[PROBLEM REQUIREMENTS] What you produce should be every line from the data that includes "avec".

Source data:
● ● ● ● ●
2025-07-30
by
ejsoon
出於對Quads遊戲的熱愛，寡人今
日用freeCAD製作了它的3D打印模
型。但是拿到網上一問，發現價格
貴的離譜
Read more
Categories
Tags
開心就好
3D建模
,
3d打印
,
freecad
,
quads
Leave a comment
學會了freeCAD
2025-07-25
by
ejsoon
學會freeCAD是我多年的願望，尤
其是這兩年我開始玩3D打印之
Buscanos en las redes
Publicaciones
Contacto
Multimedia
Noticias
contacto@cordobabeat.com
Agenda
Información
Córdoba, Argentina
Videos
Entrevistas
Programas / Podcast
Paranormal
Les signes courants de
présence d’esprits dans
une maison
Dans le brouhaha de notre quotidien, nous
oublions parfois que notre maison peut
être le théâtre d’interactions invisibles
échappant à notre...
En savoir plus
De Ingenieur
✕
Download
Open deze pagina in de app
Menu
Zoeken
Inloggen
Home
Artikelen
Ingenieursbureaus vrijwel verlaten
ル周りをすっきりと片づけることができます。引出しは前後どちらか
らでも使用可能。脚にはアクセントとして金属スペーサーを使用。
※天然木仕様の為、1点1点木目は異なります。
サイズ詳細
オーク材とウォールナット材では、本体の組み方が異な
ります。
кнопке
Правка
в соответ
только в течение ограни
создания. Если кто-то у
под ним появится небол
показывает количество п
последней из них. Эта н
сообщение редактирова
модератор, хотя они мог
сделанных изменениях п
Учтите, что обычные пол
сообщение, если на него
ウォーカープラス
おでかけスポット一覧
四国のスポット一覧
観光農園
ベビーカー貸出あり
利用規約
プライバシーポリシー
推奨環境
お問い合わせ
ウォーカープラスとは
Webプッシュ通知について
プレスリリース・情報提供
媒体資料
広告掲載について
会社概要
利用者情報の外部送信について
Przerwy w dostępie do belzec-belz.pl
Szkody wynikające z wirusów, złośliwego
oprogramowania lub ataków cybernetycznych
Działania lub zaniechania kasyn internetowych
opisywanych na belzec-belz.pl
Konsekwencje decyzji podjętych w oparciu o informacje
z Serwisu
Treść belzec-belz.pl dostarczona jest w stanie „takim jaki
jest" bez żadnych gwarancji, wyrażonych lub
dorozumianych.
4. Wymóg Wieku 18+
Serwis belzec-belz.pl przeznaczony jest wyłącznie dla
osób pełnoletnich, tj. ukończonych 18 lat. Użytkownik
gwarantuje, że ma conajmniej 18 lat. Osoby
● ● ● ● ●
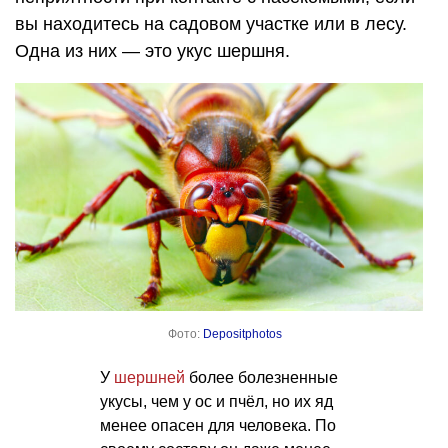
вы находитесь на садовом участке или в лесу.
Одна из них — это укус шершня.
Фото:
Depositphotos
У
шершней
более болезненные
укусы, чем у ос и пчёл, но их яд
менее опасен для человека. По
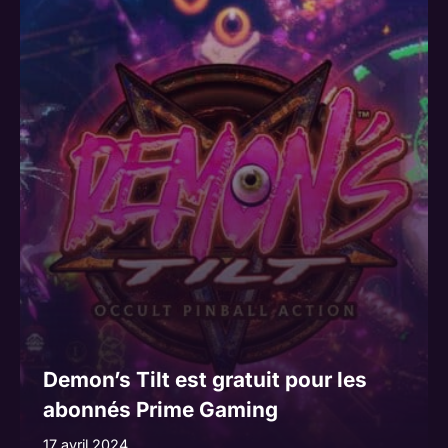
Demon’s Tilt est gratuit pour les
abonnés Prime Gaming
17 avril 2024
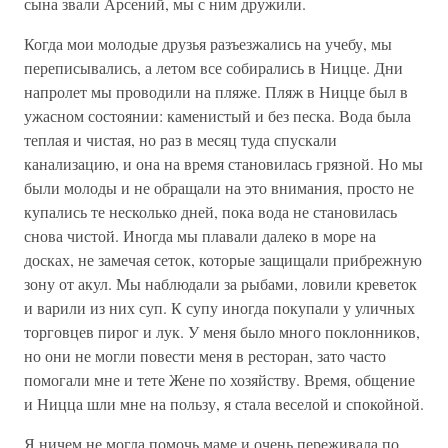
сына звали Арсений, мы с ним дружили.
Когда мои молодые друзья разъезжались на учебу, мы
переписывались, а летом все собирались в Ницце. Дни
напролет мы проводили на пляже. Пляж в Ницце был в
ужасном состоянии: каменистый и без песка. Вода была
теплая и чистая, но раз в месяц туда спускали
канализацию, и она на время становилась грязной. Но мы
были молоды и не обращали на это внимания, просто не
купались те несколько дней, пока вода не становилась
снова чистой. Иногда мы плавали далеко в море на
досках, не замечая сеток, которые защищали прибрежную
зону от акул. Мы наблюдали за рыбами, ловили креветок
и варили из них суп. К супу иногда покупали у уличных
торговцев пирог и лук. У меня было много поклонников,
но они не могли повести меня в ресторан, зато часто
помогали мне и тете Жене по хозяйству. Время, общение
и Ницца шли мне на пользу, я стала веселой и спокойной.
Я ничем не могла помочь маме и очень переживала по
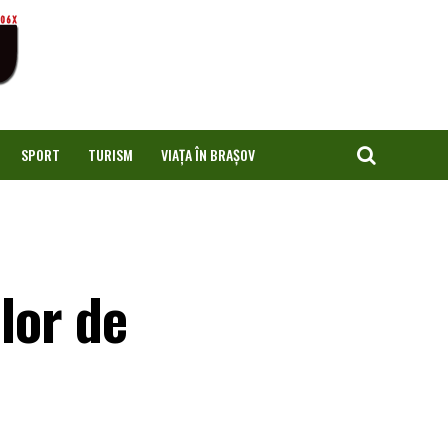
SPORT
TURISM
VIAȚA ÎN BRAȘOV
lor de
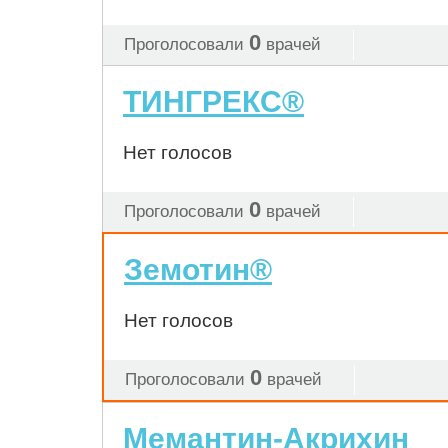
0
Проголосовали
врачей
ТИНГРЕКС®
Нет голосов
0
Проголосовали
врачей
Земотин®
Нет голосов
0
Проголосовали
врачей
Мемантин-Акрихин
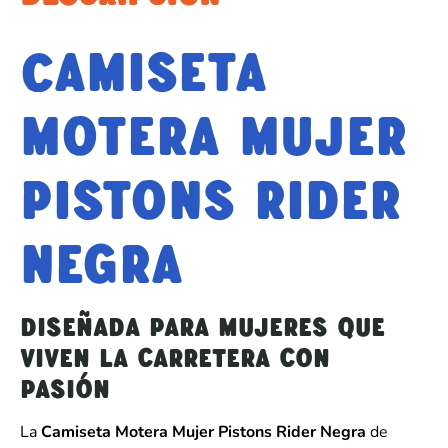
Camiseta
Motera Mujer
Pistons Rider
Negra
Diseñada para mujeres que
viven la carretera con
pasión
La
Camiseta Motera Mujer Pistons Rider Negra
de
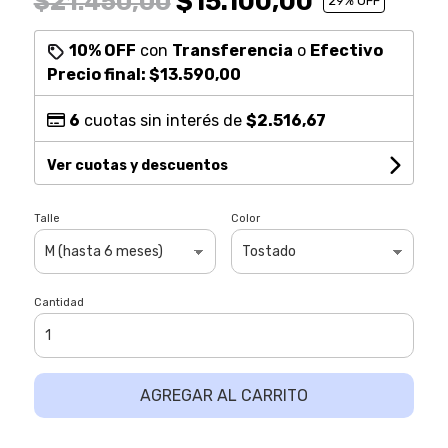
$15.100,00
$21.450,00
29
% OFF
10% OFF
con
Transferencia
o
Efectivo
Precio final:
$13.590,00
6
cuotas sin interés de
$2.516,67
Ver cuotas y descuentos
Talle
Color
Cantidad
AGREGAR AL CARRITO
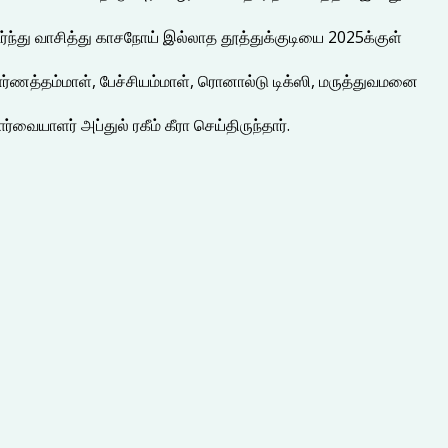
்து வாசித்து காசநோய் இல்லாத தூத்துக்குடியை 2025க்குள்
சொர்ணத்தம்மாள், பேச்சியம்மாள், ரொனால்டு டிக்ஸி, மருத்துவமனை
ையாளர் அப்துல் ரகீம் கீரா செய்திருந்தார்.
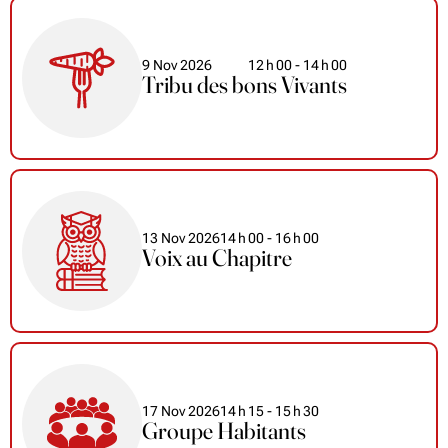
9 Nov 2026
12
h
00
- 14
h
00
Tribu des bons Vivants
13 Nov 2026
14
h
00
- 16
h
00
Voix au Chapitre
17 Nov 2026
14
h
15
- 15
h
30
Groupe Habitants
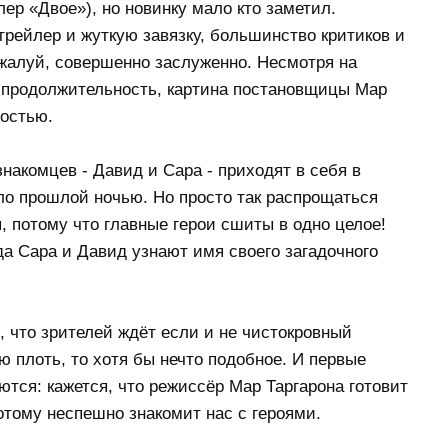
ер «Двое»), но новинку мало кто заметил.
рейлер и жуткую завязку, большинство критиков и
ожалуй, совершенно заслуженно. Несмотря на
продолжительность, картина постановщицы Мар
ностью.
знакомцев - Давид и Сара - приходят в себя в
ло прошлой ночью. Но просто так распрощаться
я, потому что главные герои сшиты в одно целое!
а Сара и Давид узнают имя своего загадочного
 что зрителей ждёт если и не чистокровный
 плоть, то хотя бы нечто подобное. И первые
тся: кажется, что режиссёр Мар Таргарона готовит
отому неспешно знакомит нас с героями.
● ● ● ● ●
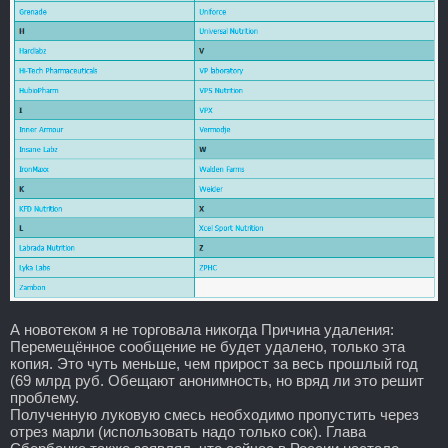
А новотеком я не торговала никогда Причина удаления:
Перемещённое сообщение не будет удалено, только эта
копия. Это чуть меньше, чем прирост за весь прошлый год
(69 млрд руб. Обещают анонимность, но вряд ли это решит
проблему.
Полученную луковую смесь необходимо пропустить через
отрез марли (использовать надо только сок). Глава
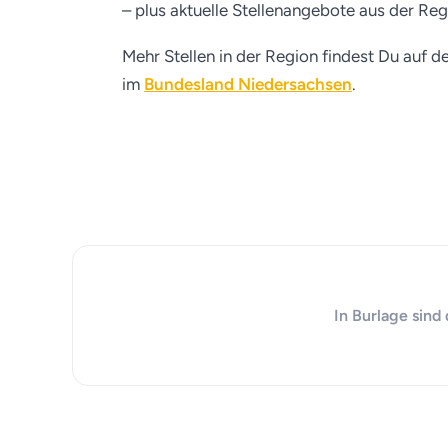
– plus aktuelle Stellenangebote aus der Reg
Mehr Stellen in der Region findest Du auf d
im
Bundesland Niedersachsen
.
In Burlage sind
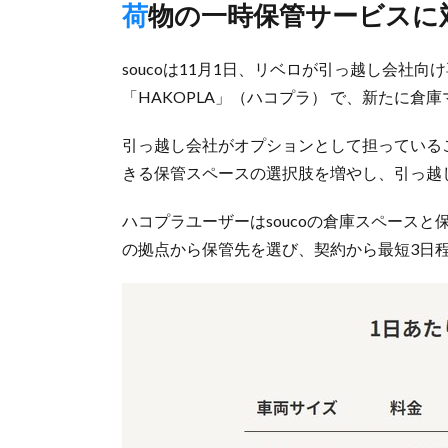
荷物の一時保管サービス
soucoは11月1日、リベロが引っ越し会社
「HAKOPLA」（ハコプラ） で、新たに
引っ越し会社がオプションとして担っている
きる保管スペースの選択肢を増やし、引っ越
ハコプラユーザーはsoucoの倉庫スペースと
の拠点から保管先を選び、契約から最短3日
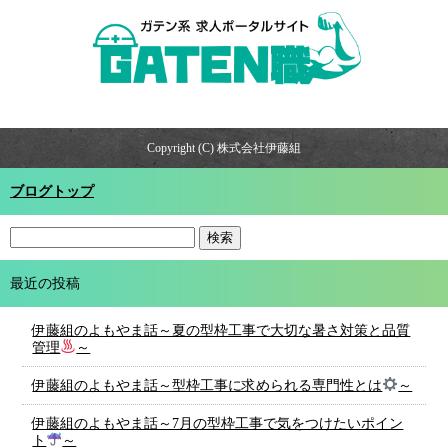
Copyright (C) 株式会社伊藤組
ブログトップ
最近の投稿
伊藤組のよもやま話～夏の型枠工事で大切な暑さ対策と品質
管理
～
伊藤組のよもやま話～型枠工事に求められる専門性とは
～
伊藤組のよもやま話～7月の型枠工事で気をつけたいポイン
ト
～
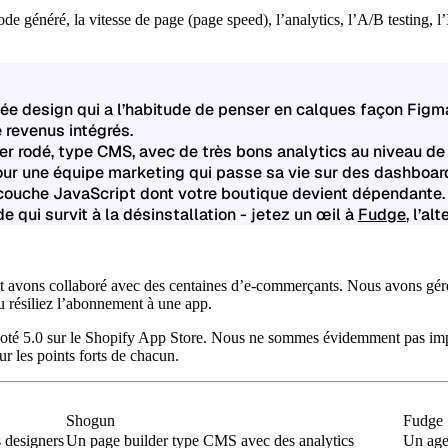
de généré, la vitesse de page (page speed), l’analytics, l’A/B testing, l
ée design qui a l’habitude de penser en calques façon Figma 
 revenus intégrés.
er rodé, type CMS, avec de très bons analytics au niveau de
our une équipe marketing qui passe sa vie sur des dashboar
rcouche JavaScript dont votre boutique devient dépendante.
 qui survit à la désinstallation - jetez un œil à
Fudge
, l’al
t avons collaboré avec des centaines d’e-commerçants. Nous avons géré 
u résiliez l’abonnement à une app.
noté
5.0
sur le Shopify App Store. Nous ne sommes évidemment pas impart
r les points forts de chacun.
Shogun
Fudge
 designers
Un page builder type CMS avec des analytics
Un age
● ● ● ● ●
[SOLUTION TO THE EXERCISE]
er rodé, type CMS, avec de très bons analytics au niveau de
t avons collaboré avec des centaines d’e-commerçants. Nous avons géré 
Un page builder type CMS avec des analytics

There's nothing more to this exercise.